Football runs deep. Mom was a diehard fan of her hometeam, while dad was a local hometown boy. Tonight, though, everyone was on the same team. Baby arrived with Dad shortly after 1930. Full uniform of team jammies, little matching helmet and booties. Dad had on his own jersey. Both had the family's name on the back, to show family solidarity. Mom, who had not done more than play Jeopardy with her PCA and doze for most of our shifts with her, broke out in the biggest smile of all. Bigger than even the one in the fairy tale wedding photos we had seen when she first arrived. To top it off, Mom was given her own jersey, family name on the back. It was a very comfy, cozy jammy dress for Mom. I was about to help her put it on and feed the IV tubing through the sleeves. My partner asked her if she wanted to use her button as I would need to undo the PCA tubing briefly to prevent dislodging the saline lock. Mom surprised everyone, even herself. She smiled, said no. Just take it off not to hook it back up again for a while.

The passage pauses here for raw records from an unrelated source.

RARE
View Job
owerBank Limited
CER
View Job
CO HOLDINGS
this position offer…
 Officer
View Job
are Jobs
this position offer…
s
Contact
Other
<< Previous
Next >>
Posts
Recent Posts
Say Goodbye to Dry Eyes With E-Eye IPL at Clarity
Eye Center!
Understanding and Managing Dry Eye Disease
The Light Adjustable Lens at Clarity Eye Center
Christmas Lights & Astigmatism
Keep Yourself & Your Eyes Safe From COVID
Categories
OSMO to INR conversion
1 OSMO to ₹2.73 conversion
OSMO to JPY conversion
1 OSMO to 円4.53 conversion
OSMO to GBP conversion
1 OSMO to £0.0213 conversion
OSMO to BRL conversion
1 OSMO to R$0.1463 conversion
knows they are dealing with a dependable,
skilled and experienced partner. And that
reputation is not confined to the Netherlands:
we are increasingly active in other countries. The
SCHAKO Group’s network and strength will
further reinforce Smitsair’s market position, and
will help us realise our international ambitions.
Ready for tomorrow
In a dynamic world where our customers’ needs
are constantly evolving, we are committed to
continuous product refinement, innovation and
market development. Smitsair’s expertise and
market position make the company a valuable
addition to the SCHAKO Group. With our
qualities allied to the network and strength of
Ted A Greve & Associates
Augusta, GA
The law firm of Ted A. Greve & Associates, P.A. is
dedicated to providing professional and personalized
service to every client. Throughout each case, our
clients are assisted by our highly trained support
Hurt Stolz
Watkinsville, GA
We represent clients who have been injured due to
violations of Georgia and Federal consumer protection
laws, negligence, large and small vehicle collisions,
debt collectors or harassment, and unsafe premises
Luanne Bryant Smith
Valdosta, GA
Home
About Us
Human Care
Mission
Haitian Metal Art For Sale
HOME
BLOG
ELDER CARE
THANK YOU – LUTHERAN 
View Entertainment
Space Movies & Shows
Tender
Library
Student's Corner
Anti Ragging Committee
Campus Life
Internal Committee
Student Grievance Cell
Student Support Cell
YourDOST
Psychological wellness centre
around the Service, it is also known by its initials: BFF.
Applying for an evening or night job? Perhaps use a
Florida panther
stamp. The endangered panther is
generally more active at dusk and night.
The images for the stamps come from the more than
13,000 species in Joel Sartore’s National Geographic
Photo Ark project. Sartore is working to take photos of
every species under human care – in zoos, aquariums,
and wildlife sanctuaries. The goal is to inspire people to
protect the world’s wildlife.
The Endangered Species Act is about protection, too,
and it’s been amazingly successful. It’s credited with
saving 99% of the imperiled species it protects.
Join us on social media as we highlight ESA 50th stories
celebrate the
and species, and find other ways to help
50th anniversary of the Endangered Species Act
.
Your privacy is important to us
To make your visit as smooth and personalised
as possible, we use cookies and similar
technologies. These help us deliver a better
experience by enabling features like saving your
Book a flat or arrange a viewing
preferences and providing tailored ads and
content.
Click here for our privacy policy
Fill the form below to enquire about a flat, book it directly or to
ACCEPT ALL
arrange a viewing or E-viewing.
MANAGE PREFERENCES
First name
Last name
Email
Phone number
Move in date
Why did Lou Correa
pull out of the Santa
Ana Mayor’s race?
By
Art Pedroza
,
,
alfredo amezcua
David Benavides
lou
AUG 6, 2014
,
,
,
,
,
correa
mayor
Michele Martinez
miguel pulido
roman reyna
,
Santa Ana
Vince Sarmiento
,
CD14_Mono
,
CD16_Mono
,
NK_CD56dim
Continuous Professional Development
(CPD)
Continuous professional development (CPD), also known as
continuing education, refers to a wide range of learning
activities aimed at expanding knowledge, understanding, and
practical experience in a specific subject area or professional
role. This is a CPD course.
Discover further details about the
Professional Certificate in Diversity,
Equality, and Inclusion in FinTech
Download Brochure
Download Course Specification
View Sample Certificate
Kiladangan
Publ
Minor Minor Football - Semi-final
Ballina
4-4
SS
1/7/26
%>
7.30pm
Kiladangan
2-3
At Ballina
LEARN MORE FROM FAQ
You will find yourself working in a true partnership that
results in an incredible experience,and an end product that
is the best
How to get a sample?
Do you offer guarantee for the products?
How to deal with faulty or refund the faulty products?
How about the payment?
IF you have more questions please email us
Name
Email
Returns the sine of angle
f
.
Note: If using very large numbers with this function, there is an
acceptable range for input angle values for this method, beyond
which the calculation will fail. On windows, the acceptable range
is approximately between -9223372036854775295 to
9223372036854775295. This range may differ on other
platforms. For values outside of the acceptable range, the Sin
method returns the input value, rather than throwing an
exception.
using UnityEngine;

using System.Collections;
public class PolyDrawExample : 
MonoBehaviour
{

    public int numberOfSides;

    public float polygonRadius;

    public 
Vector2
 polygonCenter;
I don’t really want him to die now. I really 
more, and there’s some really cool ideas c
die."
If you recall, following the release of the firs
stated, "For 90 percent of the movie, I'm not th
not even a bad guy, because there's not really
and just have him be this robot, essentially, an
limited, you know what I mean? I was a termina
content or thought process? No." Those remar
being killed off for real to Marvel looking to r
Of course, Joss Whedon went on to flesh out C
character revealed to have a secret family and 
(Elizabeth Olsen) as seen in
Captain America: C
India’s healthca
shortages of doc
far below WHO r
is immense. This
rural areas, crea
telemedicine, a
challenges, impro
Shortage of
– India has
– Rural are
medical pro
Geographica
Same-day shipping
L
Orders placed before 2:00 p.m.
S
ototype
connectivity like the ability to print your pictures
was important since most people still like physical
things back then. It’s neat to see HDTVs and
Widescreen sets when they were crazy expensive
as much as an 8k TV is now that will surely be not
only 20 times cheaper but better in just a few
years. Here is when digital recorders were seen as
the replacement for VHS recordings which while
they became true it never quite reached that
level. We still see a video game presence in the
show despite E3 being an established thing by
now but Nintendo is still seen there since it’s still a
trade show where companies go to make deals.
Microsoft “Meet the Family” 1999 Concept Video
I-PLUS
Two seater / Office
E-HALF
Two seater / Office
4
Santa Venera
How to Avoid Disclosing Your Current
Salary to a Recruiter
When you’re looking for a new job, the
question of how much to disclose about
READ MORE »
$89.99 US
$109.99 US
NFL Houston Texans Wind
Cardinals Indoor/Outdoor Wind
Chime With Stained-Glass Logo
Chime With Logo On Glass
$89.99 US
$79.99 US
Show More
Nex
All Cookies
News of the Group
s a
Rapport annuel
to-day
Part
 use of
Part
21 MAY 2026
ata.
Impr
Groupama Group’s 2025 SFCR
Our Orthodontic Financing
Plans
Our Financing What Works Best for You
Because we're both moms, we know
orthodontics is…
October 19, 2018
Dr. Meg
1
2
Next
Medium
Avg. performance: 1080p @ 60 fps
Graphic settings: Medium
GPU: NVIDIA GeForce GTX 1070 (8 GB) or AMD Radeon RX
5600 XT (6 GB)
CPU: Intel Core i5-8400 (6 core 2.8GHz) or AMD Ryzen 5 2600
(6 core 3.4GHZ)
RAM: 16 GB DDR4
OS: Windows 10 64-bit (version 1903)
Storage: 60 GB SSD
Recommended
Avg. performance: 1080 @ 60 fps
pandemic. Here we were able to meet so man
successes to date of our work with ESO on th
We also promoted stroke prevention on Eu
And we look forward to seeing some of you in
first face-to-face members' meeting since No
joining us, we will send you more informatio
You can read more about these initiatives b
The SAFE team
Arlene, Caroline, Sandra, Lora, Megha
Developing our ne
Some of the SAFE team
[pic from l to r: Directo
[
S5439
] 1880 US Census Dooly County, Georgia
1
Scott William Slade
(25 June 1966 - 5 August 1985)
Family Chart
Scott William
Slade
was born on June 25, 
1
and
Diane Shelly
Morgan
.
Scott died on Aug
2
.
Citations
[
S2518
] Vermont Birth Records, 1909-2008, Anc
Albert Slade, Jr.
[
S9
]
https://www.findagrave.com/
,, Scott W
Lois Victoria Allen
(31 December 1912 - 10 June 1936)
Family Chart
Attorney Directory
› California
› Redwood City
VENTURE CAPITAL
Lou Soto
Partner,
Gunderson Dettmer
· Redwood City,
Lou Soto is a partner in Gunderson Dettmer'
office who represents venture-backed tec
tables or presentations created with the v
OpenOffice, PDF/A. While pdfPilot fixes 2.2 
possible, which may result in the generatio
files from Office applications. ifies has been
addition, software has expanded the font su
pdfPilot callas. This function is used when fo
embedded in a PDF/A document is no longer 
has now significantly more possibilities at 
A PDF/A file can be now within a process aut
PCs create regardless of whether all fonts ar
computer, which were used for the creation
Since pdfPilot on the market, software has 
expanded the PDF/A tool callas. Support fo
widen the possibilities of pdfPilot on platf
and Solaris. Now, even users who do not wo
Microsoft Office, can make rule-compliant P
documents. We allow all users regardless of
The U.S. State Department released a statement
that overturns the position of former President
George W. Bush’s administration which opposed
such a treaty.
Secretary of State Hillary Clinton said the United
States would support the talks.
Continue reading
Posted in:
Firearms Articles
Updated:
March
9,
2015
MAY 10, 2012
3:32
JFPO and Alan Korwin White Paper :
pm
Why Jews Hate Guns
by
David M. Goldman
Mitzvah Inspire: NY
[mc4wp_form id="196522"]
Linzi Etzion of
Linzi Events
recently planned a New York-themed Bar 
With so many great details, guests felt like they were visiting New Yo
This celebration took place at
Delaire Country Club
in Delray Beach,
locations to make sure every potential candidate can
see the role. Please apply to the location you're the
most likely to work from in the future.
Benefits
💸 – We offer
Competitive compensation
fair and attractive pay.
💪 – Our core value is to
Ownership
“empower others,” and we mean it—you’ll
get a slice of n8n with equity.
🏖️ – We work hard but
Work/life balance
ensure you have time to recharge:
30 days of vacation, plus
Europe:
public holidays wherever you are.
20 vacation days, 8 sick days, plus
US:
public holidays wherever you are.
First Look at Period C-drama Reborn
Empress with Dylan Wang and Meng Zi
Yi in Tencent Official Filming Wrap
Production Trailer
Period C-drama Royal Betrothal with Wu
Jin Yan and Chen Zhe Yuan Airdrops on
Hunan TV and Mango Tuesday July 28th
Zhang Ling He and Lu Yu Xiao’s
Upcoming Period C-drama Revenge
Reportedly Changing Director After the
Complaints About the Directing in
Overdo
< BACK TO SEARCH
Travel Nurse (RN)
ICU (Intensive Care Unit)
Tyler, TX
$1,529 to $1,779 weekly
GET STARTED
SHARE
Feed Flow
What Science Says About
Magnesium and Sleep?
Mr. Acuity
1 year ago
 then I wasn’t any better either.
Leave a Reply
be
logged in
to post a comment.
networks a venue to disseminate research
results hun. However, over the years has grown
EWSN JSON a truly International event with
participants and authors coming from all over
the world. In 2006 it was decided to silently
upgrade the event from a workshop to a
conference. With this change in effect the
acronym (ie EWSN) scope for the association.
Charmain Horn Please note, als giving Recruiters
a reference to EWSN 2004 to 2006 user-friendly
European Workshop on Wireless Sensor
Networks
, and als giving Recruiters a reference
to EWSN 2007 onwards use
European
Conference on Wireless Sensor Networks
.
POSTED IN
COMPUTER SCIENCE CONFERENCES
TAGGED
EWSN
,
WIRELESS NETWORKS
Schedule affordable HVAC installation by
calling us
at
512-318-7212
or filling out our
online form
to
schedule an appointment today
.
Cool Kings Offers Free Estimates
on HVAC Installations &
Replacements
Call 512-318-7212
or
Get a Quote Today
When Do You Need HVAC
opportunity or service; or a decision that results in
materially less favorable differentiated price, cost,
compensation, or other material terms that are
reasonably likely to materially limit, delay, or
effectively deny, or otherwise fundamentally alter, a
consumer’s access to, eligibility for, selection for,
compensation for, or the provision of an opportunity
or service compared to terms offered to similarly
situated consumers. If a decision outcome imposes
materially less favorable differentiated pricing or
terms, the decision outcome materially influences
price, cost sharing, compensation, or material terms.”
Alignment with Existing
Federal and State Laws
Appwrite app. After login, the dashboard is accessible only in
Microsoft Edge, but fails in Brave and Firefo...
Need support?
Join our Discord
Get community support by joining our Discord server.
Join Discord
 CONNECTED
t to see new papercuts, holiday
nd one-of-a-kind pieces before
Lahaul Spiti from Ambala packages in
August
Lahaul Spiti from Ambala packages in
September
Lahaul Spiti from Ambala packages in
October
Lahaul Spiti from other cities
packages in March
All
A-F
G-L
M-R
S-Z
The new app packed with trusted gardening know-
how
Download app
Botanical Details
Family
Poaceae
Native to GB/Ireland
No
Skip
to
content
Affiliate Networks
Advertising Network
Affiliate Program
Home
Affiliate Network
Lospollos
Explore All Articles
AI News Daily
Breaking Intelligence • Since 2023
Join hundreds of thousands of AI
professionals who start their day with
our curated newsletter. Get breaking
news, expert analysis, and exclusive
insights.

Mom wanted to make some memories with her family, and wanted to be clear.
We helped Mom into her team jersey, helped her pull her hair back out of her face. Dad looked hesitant. He had made this evening happen, and didnt want to jinx anything by pushing Mom too much. He held his infant son up to his wife to show her how beautiful he was. How much better he looked than the grainy ultrasound. He pointed out all the things that baby shared with Mom. Her chin, her forehead, her kissy lips. Then he sat down, in a nursing chair from the maternity, placing baby on the nursing pillow on his lap. It was the one Mom had picked out of a baby magazine. To match the rest of the nursery. Mom teared up. She called us over.
That night, Mom held her baby for the very first time. We padded the siderails of her bed with blankets. We wrapped her saline lock to avoid any accidental scratching she was afraid of. We prepared the bottle just as she directed, even though it wasnt breast milk and wasnt what she would have fed the baby had she really been in charge. Then Dad placed the baby on her lap, on the pillow. Mom and Dad spent the next 3 hours with their little family, with their little boy. Baby cluster fed on and off. Dad showed his wife how to burp their son, showed her how he helped with the tummy gas. It was a magical end. By 2300, Dad and son had returned home.
Mom's highflow oxygen had stopped being enough, and she was now on bipap. Our magical moment was over and we were right back into respiratory nurse mode, with RTs and pre-code teams on the way. We directed traffic, started lines, gave meds. We moved furniture, took report and admitted 3 more patients. Business as usual.
By next shift, Mom was gone. She had made it clear that she was to be a DNR. She passed away that morning in a private room. Her husband and son were not at the hospital, as she wanted. They were at the park, watching children play. Mom wanted to be in charge of that, too.
We sent a photo to Dad from the previous shift, circumventing the computer rule. We uploaded a photo we took of his little family with the woundcare digital camera. His one and only family photo for his little football fan.
Being a nurse is hard. We can't always find the moral of the story, or the benefit of every situation, but we try.